Der Kommissar tippte sich grüßend an eine imaginäre Mütze. »Wir möchten zu Frau Dr. Sylvia Kuhn.«
Alfred Hermann, oder Einstein, wie er wegen seiner weißen Strubbelhaare von den Kollegen gerufen wurde, gab den Namen in den Computer ein. 1700 Beschäftigte und rund 2000 forschende Gäste aus aller Welt arbeiteten auf dem Gelände. Die hausinterne Namenssuche spuckte ein Ergebnis aus.
»Sind Sie angemeldet?«
Henry schüttelte den Kopf. »Ich denke aber, die Dame wird uns dennoch empfangen.« Er schob dem Pförtner seinen Kripoausweis zu.
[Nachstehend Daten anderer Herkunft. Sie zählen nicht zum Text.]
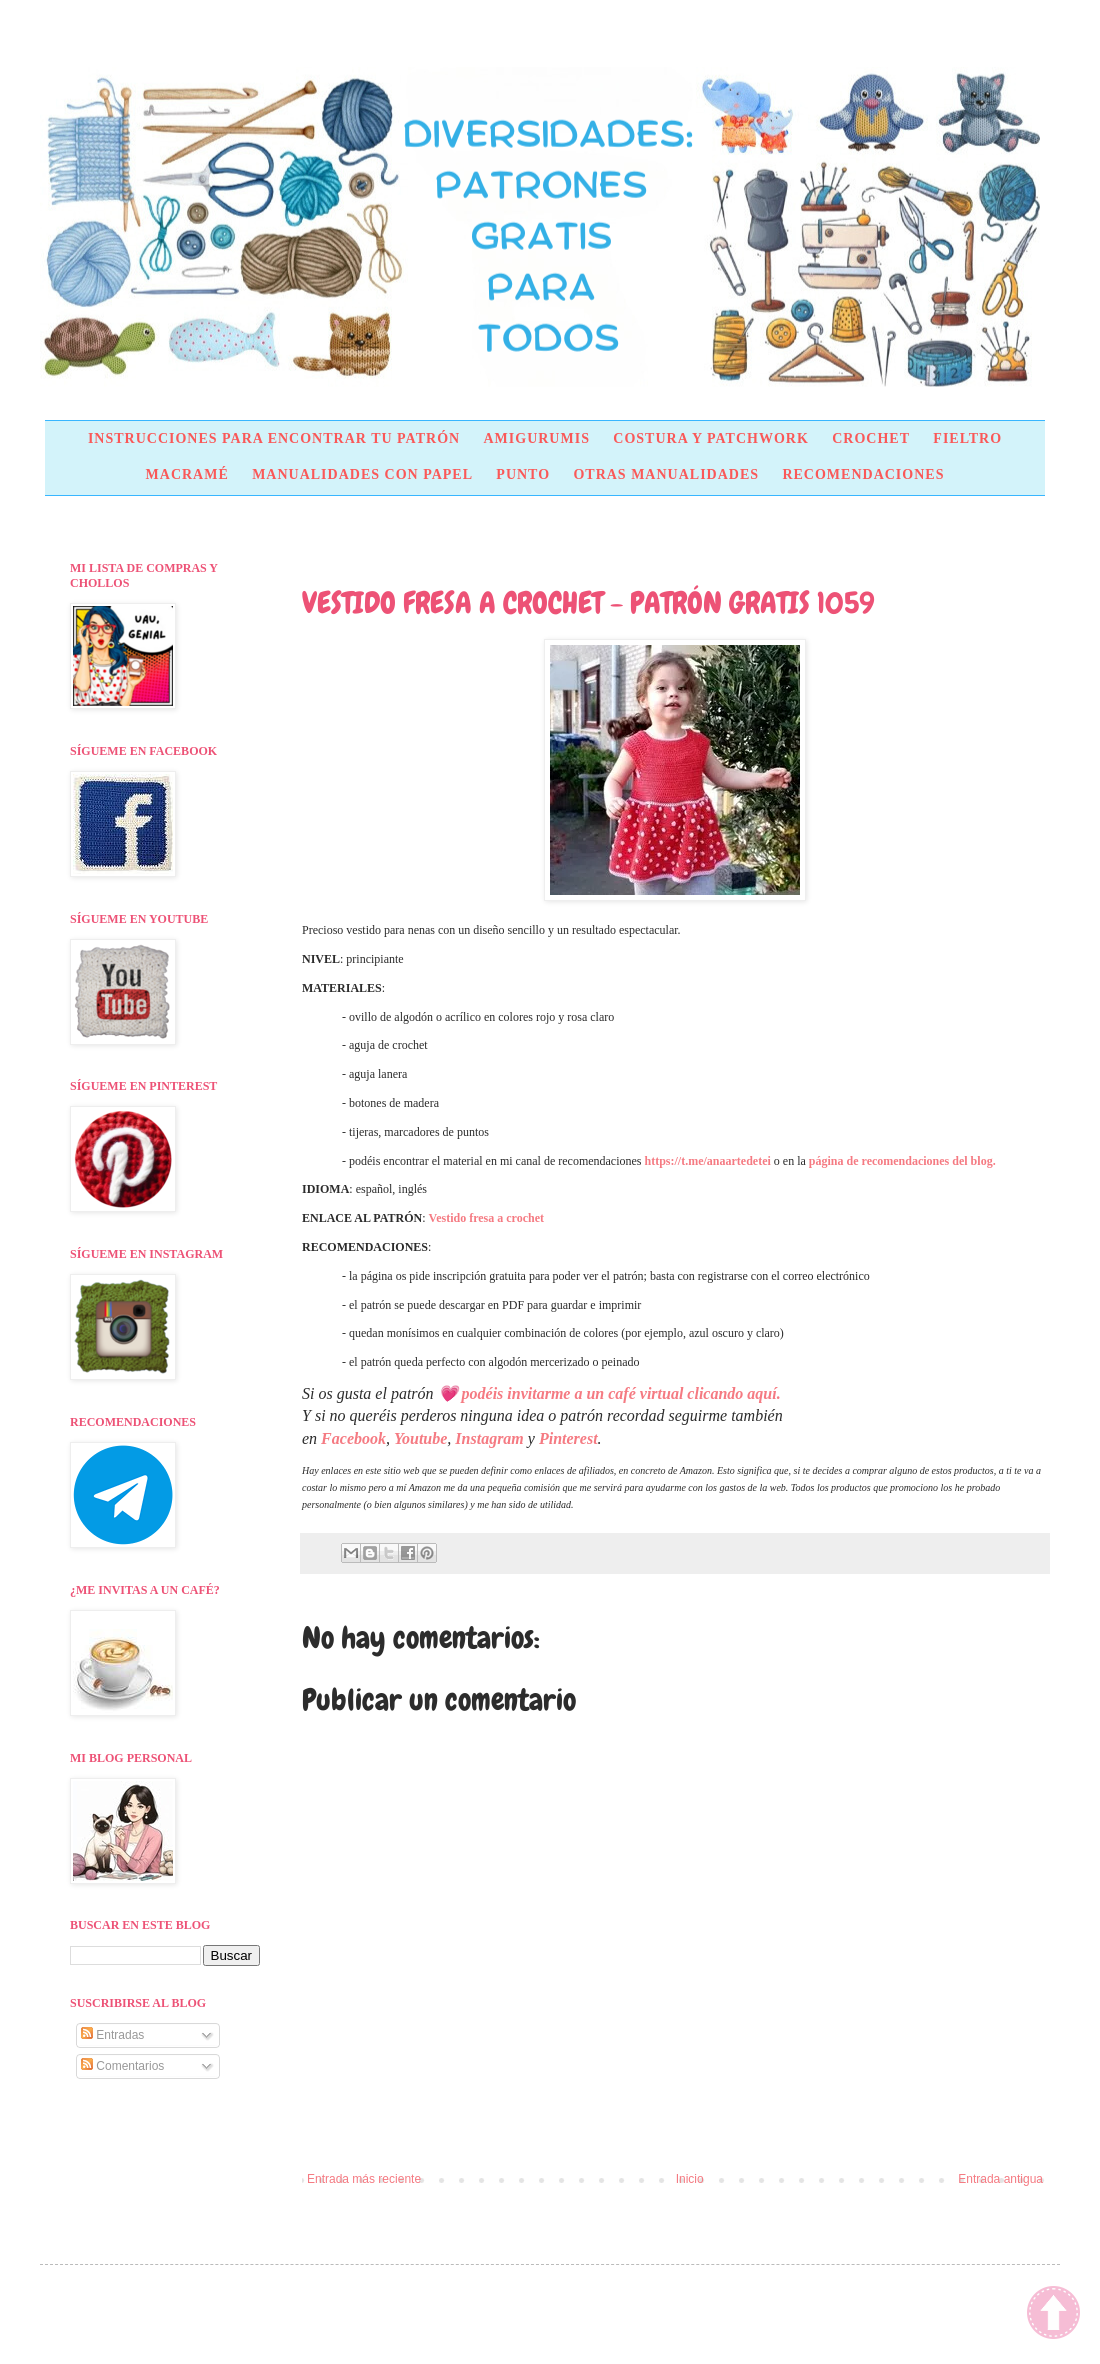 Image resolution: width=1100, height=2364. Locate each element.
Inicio (690, 2179)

Der hob die Brauen und griff zum Hörer. »Frau Dr. Kuhn? Hier sind zwei Herrschaften von der Kripo für Sie.« Er lauschte einen Moment. Dann nickte er Henry zu und griff nach einem DIN-A 3-großen Stück Papier, auf dem das DESY-Gelände abgebildet war. »Dr. Kuhn holt Sie in einer Viertelstunde am Teich in der Cafeteria ab.« Er markierte eines von zahlreichen würfelförmig dargestellten Gebäuden auf dem Plan.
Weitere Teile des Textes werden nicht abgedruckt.